Event-driven architectures are having a great moment among developers. Whether they’re using Kafka as the events backbone, or a serverless environment such as Knative, developers now need new ways to connect their applications to external systems: they need connectors.
Kamelets are a new technology in the Apache Camel ecosystem that provide a solution for this problem: they are general purpose connectors that are ready to use and can connect your platform to virtually any of the 300+ systems supported by Apache Camel, and much more than that.
Kamelets are built with ease-of-use and extensibility in mind. Developers can use them out of the box, picking their favorite one from the constantly growing open catalog of Kamelets at Apache, or easily building their own for their specific needs, or even for their enterprise systems. Contributing to the catalog is also easy for everyone.

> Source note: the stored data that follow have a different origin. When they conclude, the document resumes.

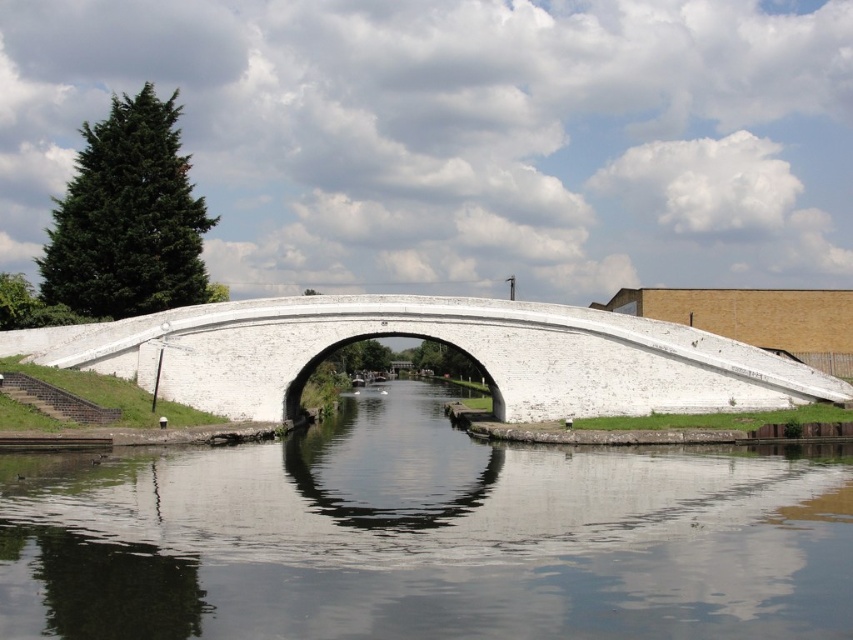 Question: Which point is closer to the camera taking this photo?

Choices:
 (A) (392, 330)
 (B) (160, 460)

Answer: (B)

Question: Which point is closer to the camera?

Choices:
 (A) (395, 500)
 (B) (316, 337)

Answer: (A)

Question: Can you confirm if smooth concrete water at center is positioned to the left of white concrete bridge at center?

Choices:
 (A) no
 (B) yes

Answer: (A)

Question: Where is smooth concrete water at center located in relation to white concrete bridge at center in the image?

Choices:
 (A) below
 (B) above

Answer: (A)

Question: Can you confirm if smooth concrete water at center is thinner than white concrete bridge at center?

Choices:
 (A) yes
 (B) no

Answer: (A) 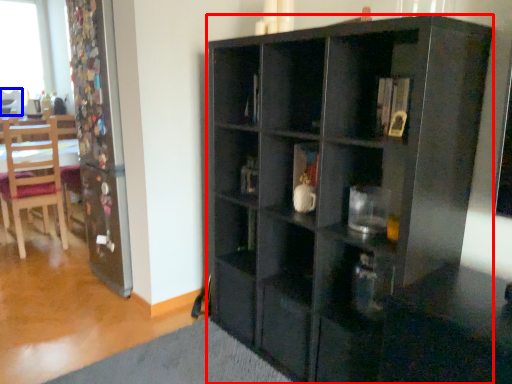 Question: Which object appears closest to the camera in this image, cabinetry (highlighted by a red box) or chair (highlighted by a blue box)?

Choices:
 (A) cabinetry
 (B) chair

Answer: (A) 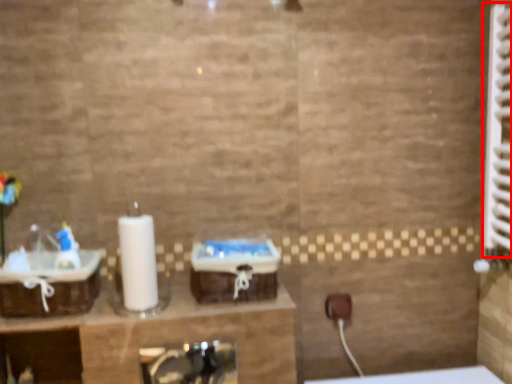 Question: From the image's perspective, what is the correct spatial relationship of radiator (annotated by the red box) in relation to sink?

Choices:
 (A) above
 (B) below

Answer: (A) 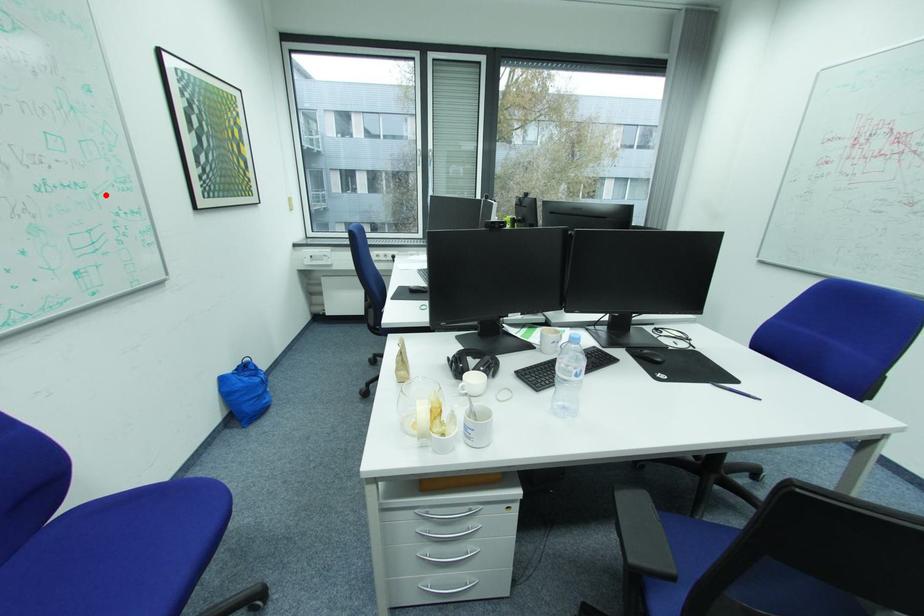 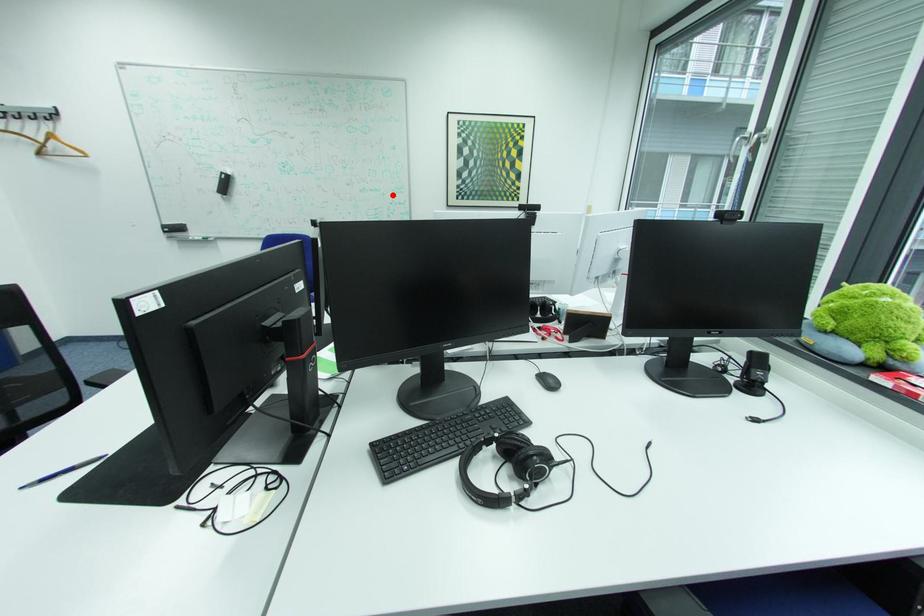 I am providing you with two images of the same scene from different viewpoints. A red point is marked on the first image and another point is marked on the second image. Is the red point in image1 aligned with the point shown in image2?

Yes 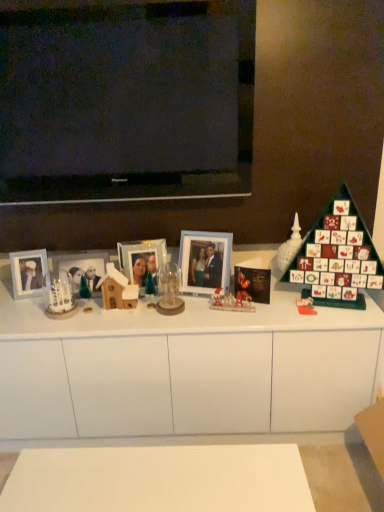 I want to click on free location in front of green matte advent calendar at right, so click(339, 315). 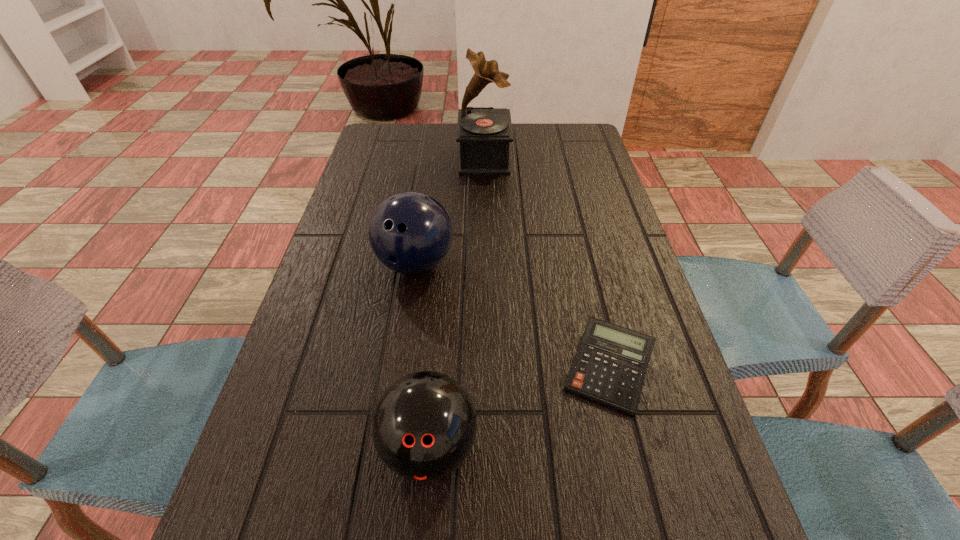 In order to click on the tallest object in this screenshot , I will do coord(484,133).

Identify the location of the farthest object. This screenshot has height=540, width=960. [x=484, y=133].

Image resolution: width=960 pixels, height=540 pixels. What are the coordinates of `the second farthest object` in the screenshot? It's located at 410,232.

The height and width of the screenshot is (540, 960). Identify the location of the nearer bowling ball. [x=424, y=426].

Find the location of a particular element. This screenshot has height=540, width=960. the shorter bowling ball is located at coordinates (424, 426).

In order to click on the rightmost object in this screenshot , I will do `click(609, 368)`.

Where is `the shortest object`? The height and width of the screenshot is (540, 960). the shortest object is located at coordinates (609, 368).

At what (x,y) coordinates should I click in order to perform the action: click on vacant region located 0.110m at the horn opening of the phonograph_record. Please return your answer as a coordinate pair (x, y). This screenshot has height=540, width=960. Looking at the image, I should click on (422, 158).

Locate an element on the screen. The image size is (960, 540). vacant area situated 0.260m at the horn opening of the phonograph_record is located at coordinates (373, 158).

Locate an element on the screen. The image size is (960, 540). free space located 0.240m at the horn opening of the phonograph_record is located at coordinates (380, 158). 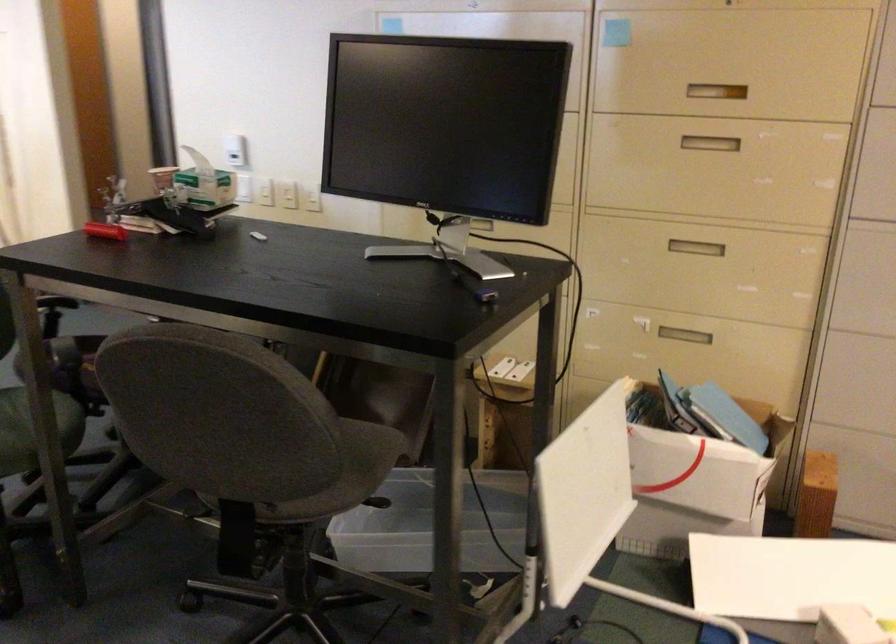 Where would you sit the gray chair sitting surface? Please return your answer as a coordinate pair (x, y).

(364, 462) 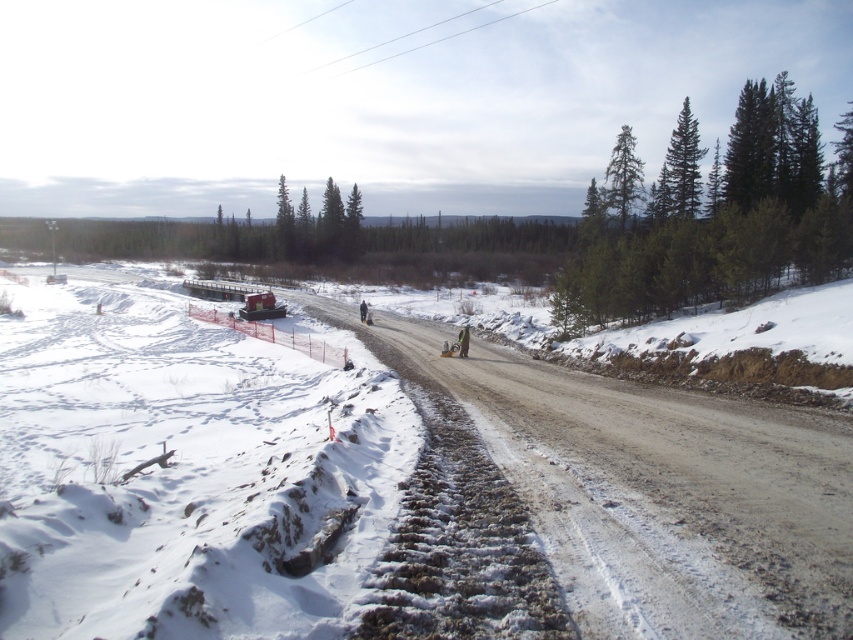 From the picture: Is dusty gravel road at center above dark brown leather jacket at center?

No.

Is dusty gravel road at center shorter than dark brown leather jacket at center?

Indeed, dusty gravel road at center has a lesser height compared to dark brown leather jacket at center.

Between point (581, 545) and point (463, 340), which one is positioned in front?

Point (581, 545)

Locate an element on the screen. This screenshot has height=640, width=853. dusty gravel road at center is located at coordinates (653, 490). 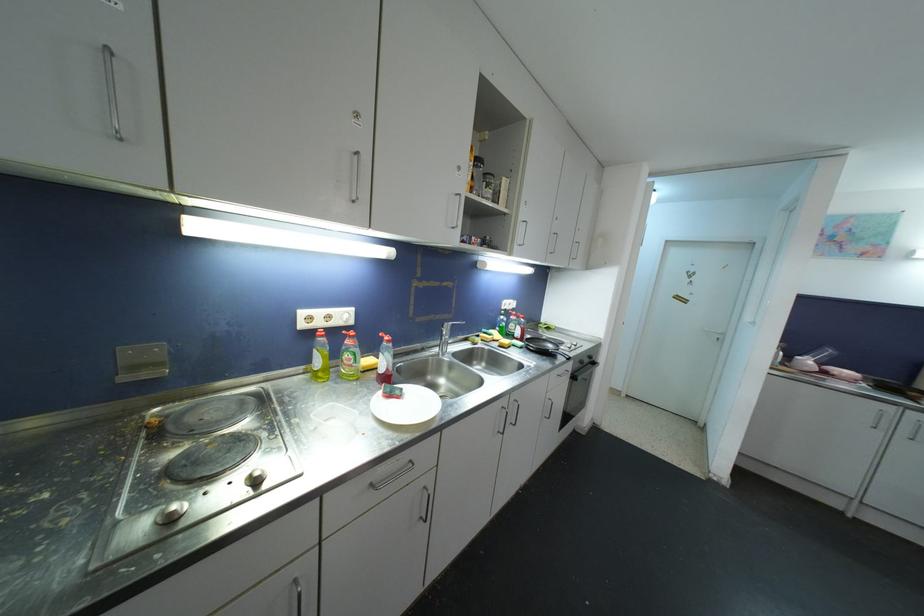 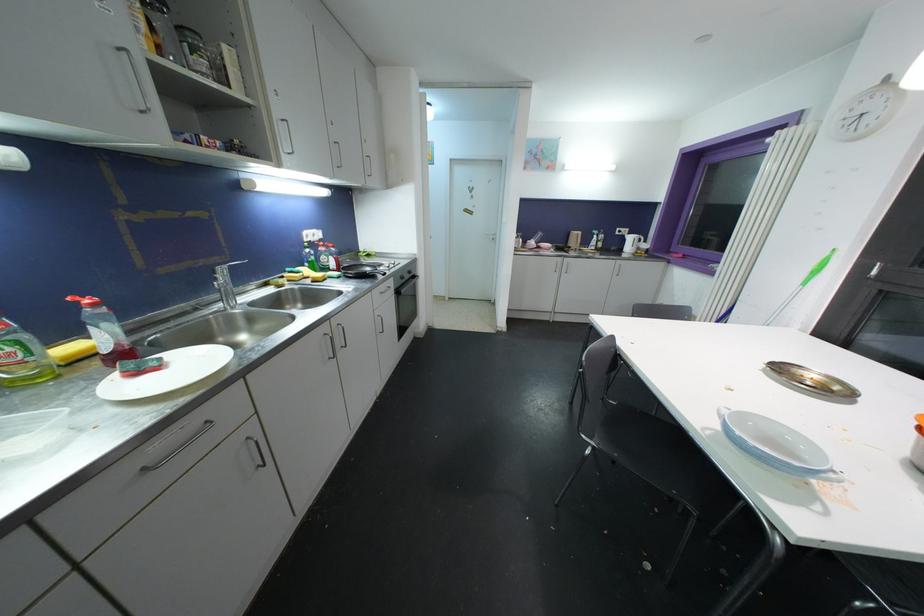 Find the pixel in the second image that matches [517,399] in the first image.

(337, 323) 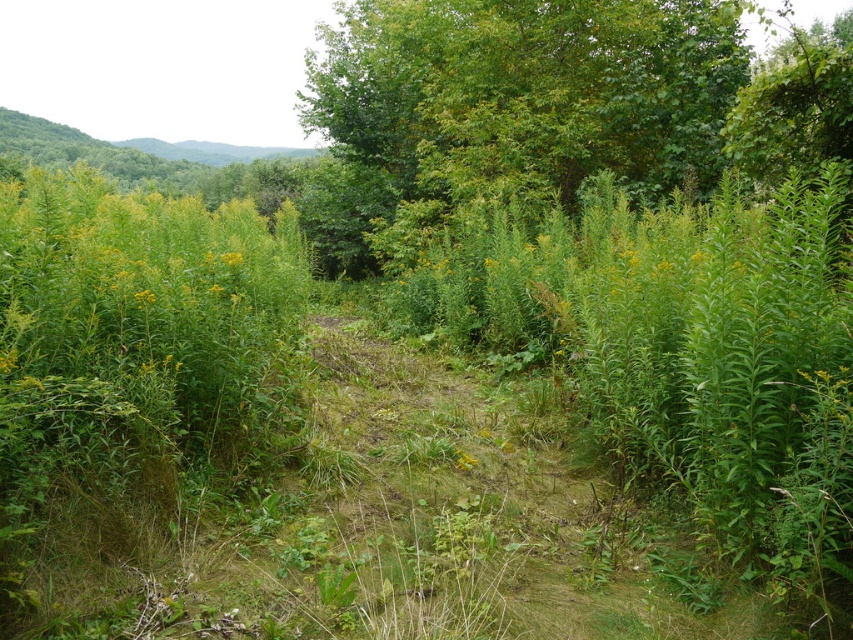 Between green leafy tree at upper center and yellow matte flower at center-left, which one is positioned lower?

Positioned lower is yellow matte flower at center-left.

Which is more to the right, green leafy tree at upper center or yellow matte flower at center-left?

yellow matte flower at center-left is more to the right.

Looking at this image, who is more forward, (431, 211) or (142, 300)?

Point (142, 300) is more forward.

You are a GUI agent. You are given a task and a screenshot of the screen. Output one action in this format:
    pyautogui.click(x=<x>, y=<y>)
    Task: Click on the green leafy tree at upper center
    This screenshot has height=640, width=853.
    Given the screenshot: What is the action you would take?
    pyautogui.click(x=509, y=106)

Between yellow matte flower at center and yellow matte flower at center-left, which one is positioned higher?

Positioned higher is yellow matte flower at center-left.

Who is shorter, yellow matte flower at center or yellow matte flower at center-left?

yellow matte flower at center

Find the location of `yellow matte flower at center`. yellow matte flower at center is located at coordinates click(x=463, y=460).

Which is behind, point (465, 454) or point (229, 260)?

Point (229, 260)

Can you confirm if yellow matte flower at center is shorter than yellow-green leafy plant at center?

Indeed, yellow matte flower at center has a lesser height compared to yellow-green leafy plant at center.

The height and width of the screenshot is (640, 853). What do you see at coordinates (463, 460) in the screenshot?
I see `yellow matte flower at center` at bounding box center [463, 460].

Locate an element on the screen. The image size is (853, 640). yellow matte flower at center is located at coordinates (463, 460). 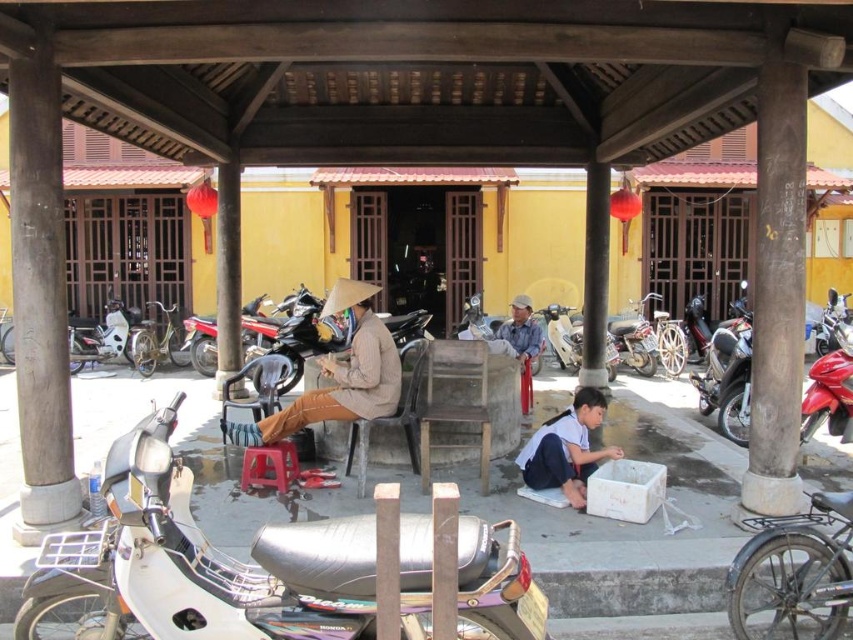 Can you confirm if shiny chrome motorcycle at lower right is positioned above white cotton shirt at lower center?

Incorrect, shiny chrome motorcycle at lower right is not positioned above white cotton shirt at lower center.

Is point (836, 508) farther from viewer compared to point (538, 432)?

That is False.

Find the location of `shiny chrome motorcycle at lower right`. shiny chrome motorcycle at lower right is located at coordinates tap(796, 570).

Can you confirm if silver metallic motorcycle at lower left is thinner than red plastic stool at center?

Incorrect, silver metallic motorcycle at lower left's width is not less than red plastic stool at center's.

Can you confirm if silver metallic motorcycle at lower left is positioned to the left of red plastic stool at center?

No, silver metallic motorcycle at lower left is not to the left of red plastic stool at center.

Is point (154, 456) positioned behind point (287, 444)?

No, (154, 456) is closer to viewer.

Locate an element on the screen. The width and height of the screenshot is (853, 640). silver metallic motorcycle at lower left is located at coordinates (193, 564).

Looking at this image, is shiny chrome motorcycle at lower right in front of brown matte conical hat at center?

Yes, it is.

Who is more distant from viewer, [837,545] or [379,364]?

The point [379,364] is more distant.

Who is more forward, (785, 573) or (238, 438)?

Positioned in front is point (785, 573).

Identify the location of shiny chrome motorcycle at lower right. The height and width of the screenshot is (640, 853). (796, 570). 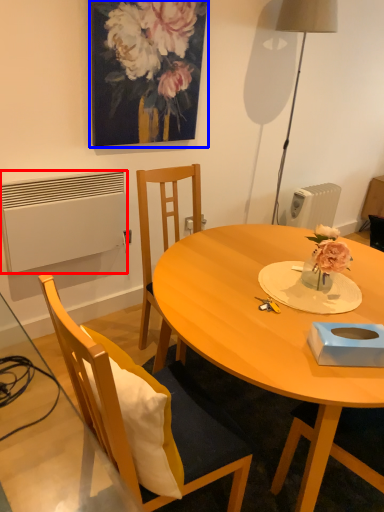 Question: Among these objects, which one is nearest to the camera, radiator (highlighted by a red box) or picture frame (highlighted by a blue box)?

Choices:
 (A) radiator
 (B) picture frame

Answer: (B) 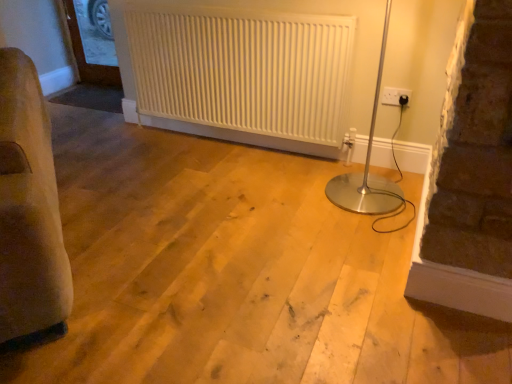 Question: From the image's perspective, is white plastic electric outlet at upper right located above clear glass door at upper left?

Choices:
 (A) no
 (B) yes

Answer: (A)

Question: Is white plastic electric outlet at upper right thinner than clear glass door at upper left?

Choices:
 (A) no
 (B) yes

Answer: (B)

Question: Is white plastic electric outlet at upper right positioned behind clear glass door at upper left?

Choices:
 (A) no
 (B) yes

Answer: (A)

Question: Is white plastic electric outlet at upper right at the right side of clear glass door at upper left?

Choices:
 (A) no
 (B) yes

Answer: (B)

Question: Is white plastic electric outlet at upper right taller than clear glass door at upper left?

Choices:
 (A) no
 (B) yes

Answer: (A)

Question: Does white plastic electric outlet at upper right have a smaller size compared to clear glass door at upper left?

Choices:
 (A) no
 (B) yes

Answer: (B)

Question: From the image's perspective, would you say white plastic electric outlet at upper right is positioned over white textured radiator at center?

Choices:
 (A) no
 (B) yes

Answer: (A)

Question: Could you tell me if white plastic electric outlet at upper right is facing white textured radiator at center?

Choices:
 (A) yes
 (B) no

Answer: (B)

Question: Is white plastic electric outlet at upper right positioned behind white textured radiator at center?

Choices:
 (A) no
 (B) yes

Answer: (B)

Question: Is white plastic electric outlet at upper right beside white textured radiator at center?

Choices:
 (A) no
 (B) yes

Answer: (A)

Question: Does white plastic electric outlet at upper right appear on the right side of white textured radiator at center?

Choices:
 (A) yes
 (B) no

Answer: (A)

Question: Is white plastic electric outlet at upper right positioned with its back to white textured radiator at center?

Choices:
 (A) no
 (B) yes

Answer: (A)

Question: Is white textured radiator at center to the right of clear glass door at upper left from the viewer's perspective?

Choices:
 (A) yes
 (B) no

Answer: (A)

Additionally, in case you’re not building a single application, but a platform that needs connectors for external systems, there’s no better choice than using Kamelets for connectivity, given the abstract configuration interface that they provide and make them suitable for building any kind of visual UI (we’ll see some examples).
In this presentation, we’re going to explore how these new connectors are made and how they work in various contexts. With a live demo, we’re also going to see them in action using the Camel K runtime on Kubernetes, solving some real world problems.
Nicola Ferraro: Nicola Ferraro is a Principal Software Engineer at Red Hat. He is Apache Camel PMC member and co-creator of Camel K, the serverless integration runtime for Kubernetes. He often contributes to Knative, Syndesis and the Fabric8 development tools for Kubernetes.